An alternative financing window for the country's thriving small and medium enterprises opened on Thursday, with the Dhaka Stock Exchange (DSE) ringing the bell to onboard six small-cap companies into its new platform – Small Capital Companies' Platform, popularly called SME or small-cap platform.
With the SME board fully functional, the capital market of Bangladesh is set to reach a new level, said DSE Managing Director Tarique Amin Bhuiyan.
Over one lakh SME companies are registered with the country's company registrar and they can opt for the stock market listing through the DSE SME platform, he added.
Bangladesh Securities and Exchange Commission's (BSEC) Commissioner Dr Mizanur Rahman said, of the registered SME companies, most are making profits.
Speaking as chief guest, Dr Mizanur Rahman said the firms borrow from multiple inconvenient sources to run their business, while the SME platforms of the bourses offer them equity alongside borrowing opportunities through debt instruments.
"SME board listing would also help improve small firms' operational efficiency, accounting practices, and good governance alongside providing them with the needed money," Dr Mizanur added.
Four of the previously listed small-cap firms – Apex Weaving and Finishing Mills, Bengal Biscuits, Himadri Ltd, and Wonderland Toys – which were ousted to the over-the-counter (OTC) market a decade ago, have been accommodated on the SME platform.
Two new companies Master feed Agrotec and Oryza Agro Industries joined following their recent capital raising from the emerging platform of the capital market.
Inspired by the SME listing success stories in the bourses of China, India, and many other countries, Bangladesh's capital market regulator, a few years back, took an initiative to have a separate market from where SME companies can raise equity to avert debt burdens and also let their shares to be traded on screen.
China has listed over a thousand SME firms on its Shenzhen Stock Exchange and announced to open a separate stock exchange in their capital only for the SME companies with a special focus on technology.
India's Bombay and National Stock Exchanges together helped over two hundred small-cap companies raise capital and let shares be traded on the bourses.
Chittagong Stock Exchange (CSE) rang the bell for its first SME company Nialco Alloys on 10 June this year and the DSE SME firms except Himadri Limited began trading on the port-city bourse on Thursday.
Unlike the main trading boards, the SME platforms are dedicated to qualified investors which include only registered eligible institutional investors and individuals having at least Tk50 lakh invested in the stock market.
Retail investors are allowed to only sell in the SME boards as the market tends to be more volatile because of the low-cap nature and a comparatively wider range of daily price deviation allowed.

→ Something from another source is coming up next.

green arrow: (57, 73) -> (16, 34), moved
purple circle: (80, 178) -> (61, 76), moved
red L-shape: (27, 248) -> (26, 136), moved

DSE Chairman Md Eunusur Rahman, DSE Director and SME Foundation Chairman Dr Md Masudur Rahman along with the entrepreneurs of the onboarding firms were present at the ceremony.
M Shaifur Rahman Mazumdar, chief operating officer of DSE, elaborated on the SME firms' way to the new platform and what they need to comply with after listing.
A firm must grow its paid-up capital to at least Tk5 crore after raising money from the SME platform and it cannot cross Tk30 crore.
As soon as a listed SME firm grows bigger than the threshold, it must apply to shift to the main market.
The regulations, compliances and cost of listing, everything is offering a breathing space to the SME firms to welcome them on board.
The six firms on the debut session did not see any seller for their stocks on Thursday.